The presidential and parliamentary results show us a heterogeneous Chile without strong ideological definitions. As much as the right insists that the country has turned on its axis, there appear to be other currents running through Chilean society: the desire for order and change, for social advancement and opportunity, for protection and well-being, for punishment of elites and demands for quick solutions.

But let’s go back to the numbers.

On the side of the left and progressivism, it should not be hidden that although Jeannette Jara took first place with 26.8% and secured passage to the second round, the results are lower than expected. José Antonio Kast, with 23.9%, is too close to him and the ballot It is presented as a mission that some describe as impossible.

Evelyn Matthei, for her part, suffered the deepest defeat of the day. The Chilean candidate Vamos went from being the undisputed winner and the favorite of the business and political elite, to the protagonist of the worst result that her sector has achieved in the presidential elections: she sank to fifth place with 12.54% of the preferences, behind Parisi and Kaiser.

At the same time, at the antipodes of that defeat and defying poll predictions, Franco Parisi, despite not having reached the round of 16, was crowned as one of the main winners. In an upward spiral, he reached third place with almost 20% of the votes, far behind Johanes Kaiser (13.93%), also with good results.

A quick glance is enough to highlight that the result of the first presidential round marks a new milestone in the decline of the political forces of the transition (already in 2021 the candidate of Democratic Socialism had placed fifth and that of Chile Vamos in fourth) and, above all, in the emergence of challenging proposals, such as those of Kaiser and Parisi, candidacies which, despite being very different in their narratives and programs, more effectively capture popular and middle-class segments, especially in the regions.

We need to look at these emerging alternatives with more care and less prejudice. Listen to what they tell us about the country we live in.

What are the voters of Parisi or Kaiser looking for, what do they aspire to?

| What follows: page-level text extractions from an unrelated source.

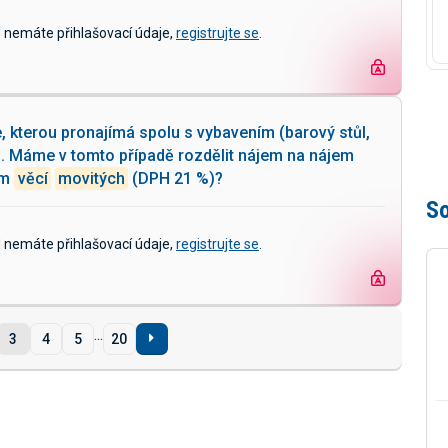
d nemáte přihlašovací údaje,
registrujte se
.
, kterou pronajímá spolu s vybavením (barový stůl,
PH. Máme v tomto případě rozdělit nájem na nájem
em
věcí
movitých
(DPH 21 %)?
So
d nemáte přihlašovací údaje,
registrujte se
.
...
3
4
5
20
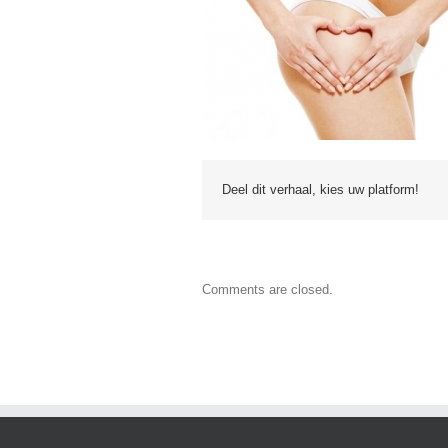
Deel dit verhaal, kies uw platform!
Comments are closed.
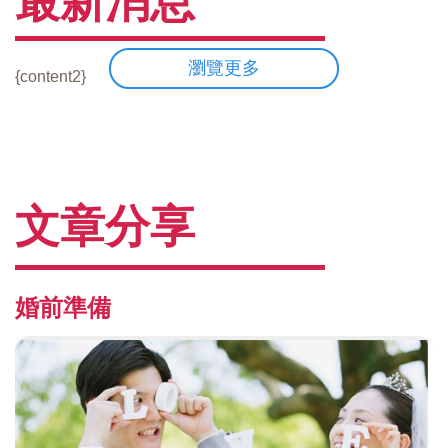
最新消息
瀏覽更多
{content2}
文章分享
婚前準備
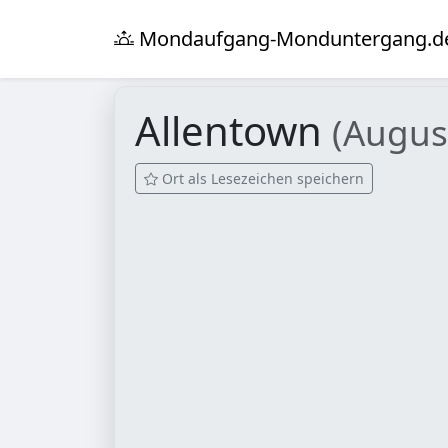
Mondaufgang-Monduntergang.d
Allentown
(Augus
Ort als Lesezeichen speichern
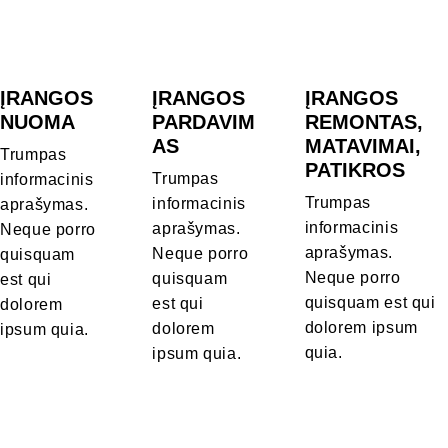
ĮRANGOS 
ĮRANGOS 
ĮRANGOS 
NUOMA
PARDAVIM
REMONTAS, 
AS
MATAVIMAI, 
Trumpas 
PATIKROS
Trumpas 
informacinis 
Trumpas 
informacinis 
aprašymas. 
informacinis 
aprašymas. 
Neque porro 
aprašymas. 
Neque porro 
quisquam 
Neque porro 
quisquam 
est qui 
quisquam est qui 
est qui 
dolorem 
dolorem ipsum 
dolorem 
ipsum quia.
quia.
ipsum quia.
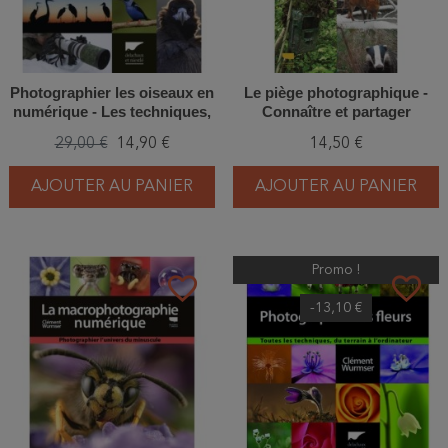
Photographier les oiseaux en
Le piège photographique -
numérique - Les techniques,
Connaître et partager
la pratique et les sujets
l'intimité des animaux
29,00 €
14,90 €
14,50 €
AJOUTER AU PANIER
AJOUTER AU PANIER
Promo !
favorite_border
favorite_border
-13,10 €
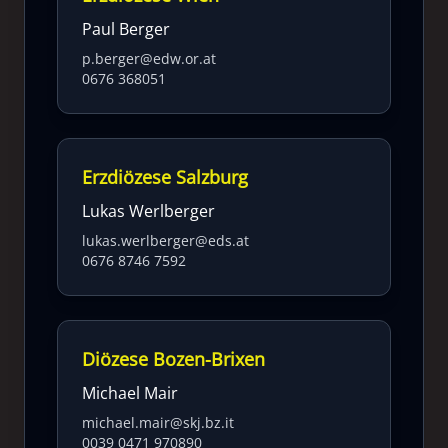
Paul Berger
p.berger@edw.or.at
0676 368051
Erzdiözese Salzburg
Lukas Werlberger
lukas.werlberger@eds.at
0676 8746 7592
Diözese Bozen-Brixen
Michael Mair
michael.mair@skj.bz.it
0039 0471 970890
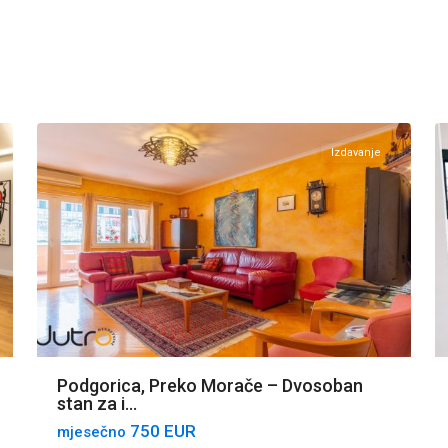
Preko
Morače
,
19
Podgorica
17
Izdavanje
Podgorica, Preko Morače – Dvosoban
stan za i...
750 EUR
mjesečno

What fears and resentments, but also what desires and dreams move there? What distrust does your approach to politics inspire? What made you see these candidates, despised by political elites, as attractive leaders?

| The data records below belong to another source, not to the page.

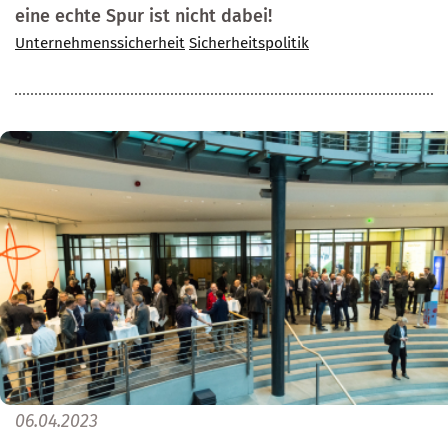
eine echte Spur ist nicht dabei!
Unternehmenssicherheit
Sicherheitspolitik
06.04.2023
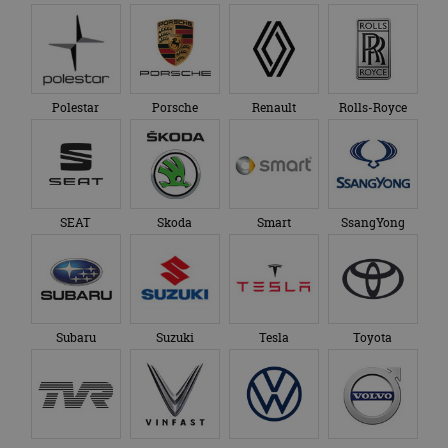
Polestar
Porsche
Renault
Rolls-Royce
SEAT
Skoda
Smart
SsangYong
Subaru
Suzuki
Tesla
Toyota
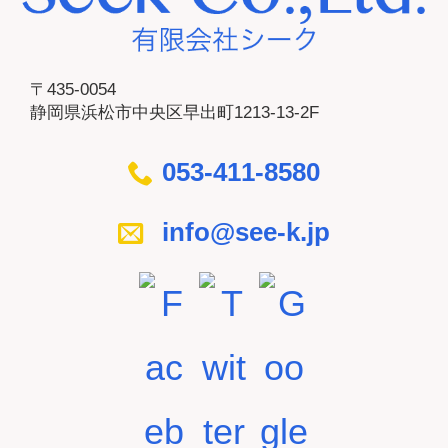
〒435-0054
静岡県浜松市中央区早出町1213-13-2F
053-411-8580
info@see-k.jp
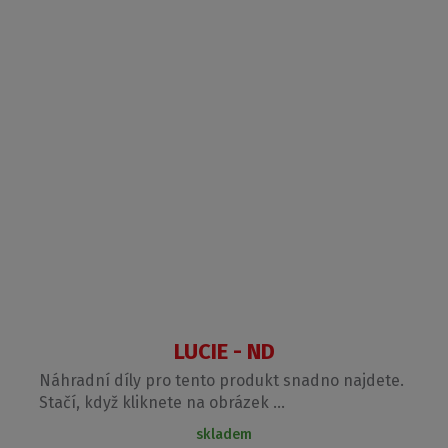
LUCIE - ND
Náhradní díly pro tento produkt snadno najdete.
Stačí, když kliknete na obrázek ...
skladem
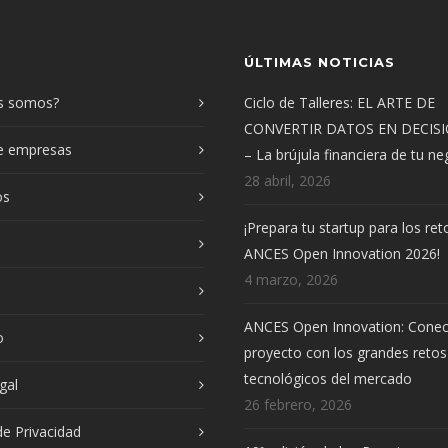
ÚLTIMAS NOTICIAS
s somos?
Ciclo de Talleres: EL ARTE DE
CONVERTIR DATOS EN DECIS
de empresas
– La brújula financiera de tu n
28 abril, 2026
os
¡Prepara tu startup para los ret
ANCES Open Innovation 2026!
4 marzo, 2026
ANCES Open Innovation: Conec
o
proyecto con los grandes retos
tecnológicos del mercado
gal
26 febrero, 2026
 de Privacidad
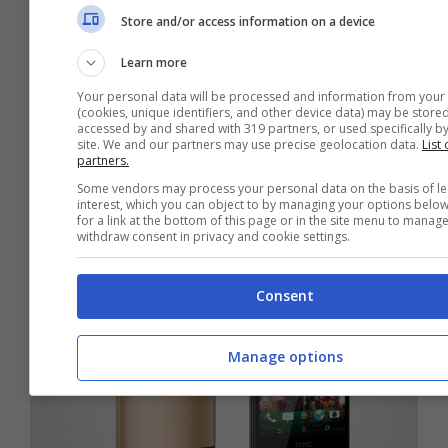
Store and/or access information on a device
HTC One E8 è ufficiale: scheda
Learn more
tecnica e caratteristiche
Your personal data will be processed and information from your
(cookies, unique identifiers, and other device data) may be stored
Giugno 4, 2014
accessed by and shared with 319 partners, or used specifically by
site. We and our partners may use precise geolocation data.
List 
partners.
Some vendors may process your personal data on the basis of le
interest, which you can object to by managing your options belo
for a link at the bottom of this page or in the site menu to manag
withdraw consent in privacy and cookie settings.
Consent
Manage options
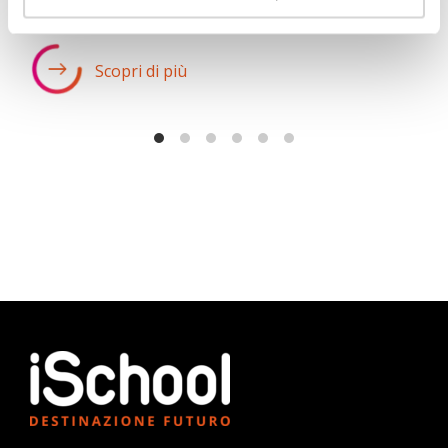
Scopri di più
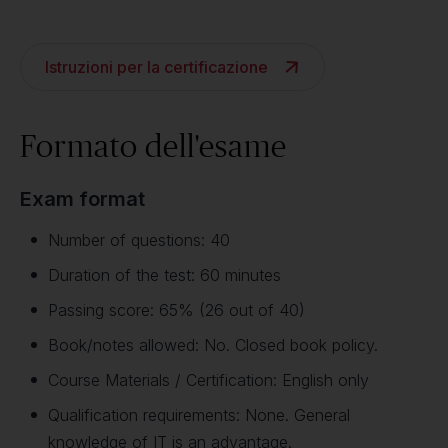
Istruzioni per la certificazione
Formato dell'esame
Exam format
Number of questions: 40
Duration of the test: 60 minutes
Passing score: 65% (26 out of 40)
Book/notes allowed: No. Closed book policy.
Course Materials / Certification: English only
Qualification requirements: None. General
knowledge of IT is an advantage.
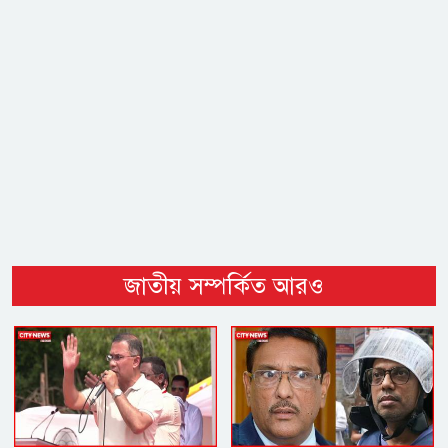
জাতীয় সম্পর্কিত আরও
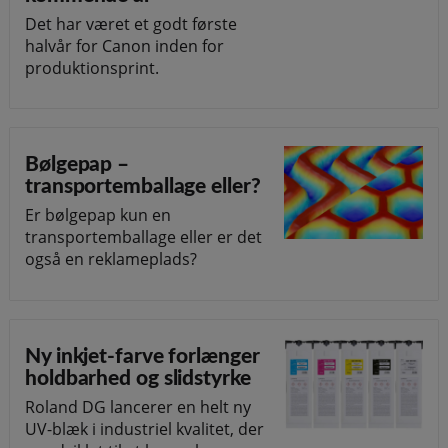
Det har været et godt første
halvår for Canon inden for
produktionsprint.
Bølgepap –
transportemballage eller?
Er bølgepap kun en
transportemballage eller er det
også en reklameplads?
Ny inkjet-farve forlænger
holdbarhed og slidstyrke
Roland DG lancerer en helt ny
UV-blæk i industriel kvalitet, der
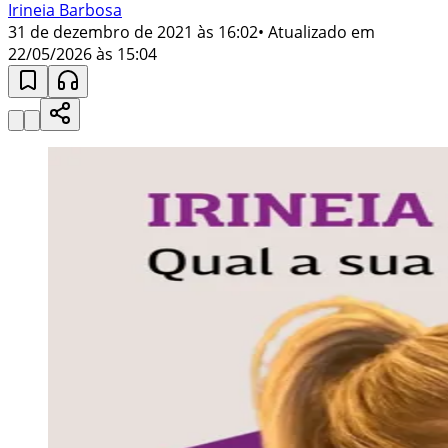
Irineia Barbosa
31 de dezembro de 2021 às 16:02
• Atualizado em
22/05/2026 às 15:04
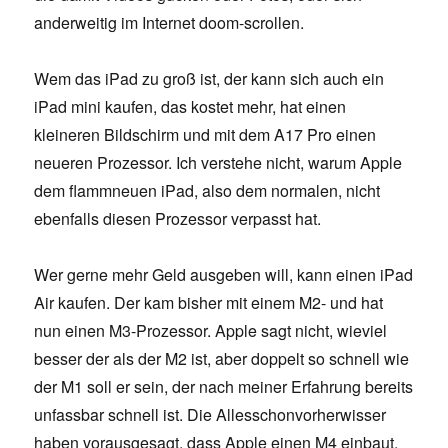
anderweitig im Internet doom-scrollen.
Wem das iPad zu groß ist, der kann sich auch ein
iPad mini kaufen, das kostet mehr, hat einen
kleineren Bildschirm und mit dem A17 Pro einen
neueren Prozessor. Ich verstehe nicht, warum Apple
dem flammneuen iPad, also dem normalen, nicht
ebenfalls diesen Prozessor verpasst hat.
Wer gerne mehr Geld ausgeben will, kann einen iPad
Air kaufen. Der kam bisher mit einem M2- und hat
nun einen M3-Prozessor. Apple sagt nicht, wieviel
besser der als der M2 ist, aber doppelt so schnell wie
der M1 soll er sein, der nach meiner Erfahrung bereits
unfassbar schnell ist. Die Allesschonvorherwisser
haben vorausgesagt, dass Apple einen M4 einbaut,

If Parisi represents social ascent – from Las Rejas to La Dehesa -, the successful journey of those born without privileges, can he dialogue with the candidacy of a woman who has, to a certain extent, a similar path? Can Jeannette Jara speak to that Chile that aspires to something more: more consumption, more opportunities, more family and personal progress?

The Parisi phenomenon is not ideological, it is emotional and material. It is the vote of those who do not believe in the political elite. The vote of those who feel that the State is not arriving, that salaries are not enough, that crime is not decreasing. The vote of precarious workers and also of those who have been successful in well-paid sectors such as mining, of indebted entrepreneurs, of mothers who are heads of families, of young people without a clear future. Can progressivism enter into it? Shouldn’t these be precisely the sectors of the Chilean people in which the left and progressivism must take root?

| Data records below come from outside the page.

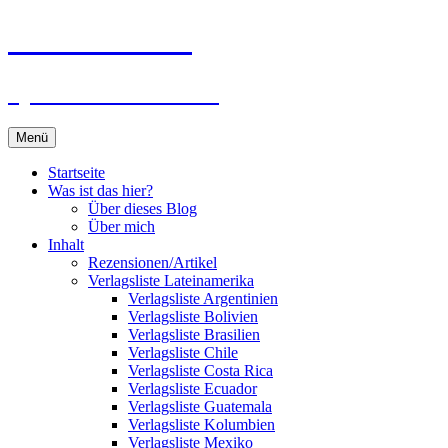
Zum
Du bist dran!
Inhalt
springen
Spiele aus aller Welt
Menü
Startseite
Was ist das hier?
Über dieses Blog
Über mich
Inhalt
Rezensionen/Artikel
Verlagsliste Lateinamerika
Verlagsliste Argentinien
Verlagsliste Bolivien
Verlagsliste Brasilien
Verlagsliste Chile
Verlagsliste Costa Rica
Verlagsliste Ecuador
Verlagsliste Guatemala
Verlagsliste Kolumbien
Verlagsliste Mexiko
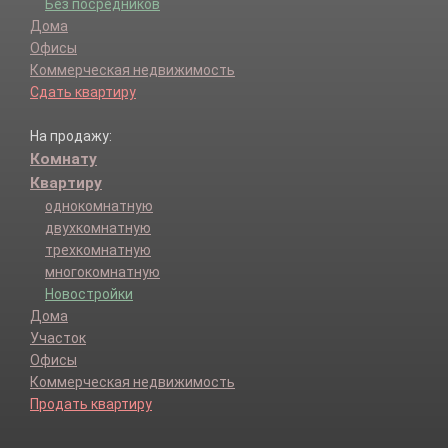
Без посредников
Дома
Офисы
Коммерческая недвижимость
Сдать квартиру
На продажу:
Комнату
Квартиру
однокомнатную
двухкомнатную
трехкомнатную
многокомнатную
Новостройки
Дома
Участок
Офисы
Коммерческая недвижимость
Продать квартиру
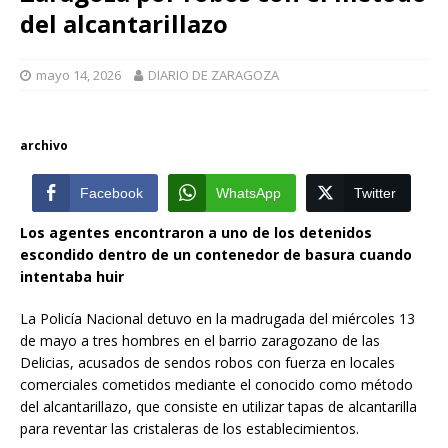
del alcantarillazo
mayo 14, 2026
DIARIO DE ZARAGOZA
archivo
Facebook
WhatsApp
Twitter
Los agentes encontraron a uno de los detenidos
escondido dentro de un contenedor de basura cuando
intentaba huir
La Policía Nacional detuvo en la madrugada del miércoles 13
de mayo a tres hombres en el barrio zaragozano de las
Delicias, acusados de sendos robos con fuerza en locales
comerciales cometidos mediante el conocido como método
del alcantarillazo, que consiste en utilizar tapas de alcantarilla
para reventar las cristaleras de los establecimientos.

For now, it is a precious opportunity that Jara can speak to you from a place where Kast cannot stop: from the concrete experience of someone who, coming from the bottom, has gone far, and who from his position of power has managed to impact people’s real lives with policies such as pension reform, reducing working hours and increasing the minimum wage.

And if Kaiser is the anti-establishmentthe honest one, the one who says what she thinks even if it’s not correct, will Jeannette Jara be able to gather, with honesty and frankness, some of those who have relied on him?

Let’s go back to the numbers.

Jeannette Jara must go from 26 to over 50%. We know very well that there is no favorable prognosis. We know by heart the analyzes that conclude with its future defeat: that the sum of right-wing candidates will reach 50%, that the right will obtain a majority in parliament, that Chile – and the world – is turning to the right, that the opposition candidate has been winning presidential elections for twenty years, that security and the economy are right-wing issues, that Chile is anti-communist, etc.

Even acknowledging the empirical support for this type of argument, beating around the bush gets you nowhere. The task of building an “unnatural” majority, composed of sectors of the population who for different reasons can find in Jeanette Jara a better representative of their interests, desires, pains and aspirations, is to go beyond mathematics and enter the realm of real politics. In that field, in politics, art is about making what seems impossible possible.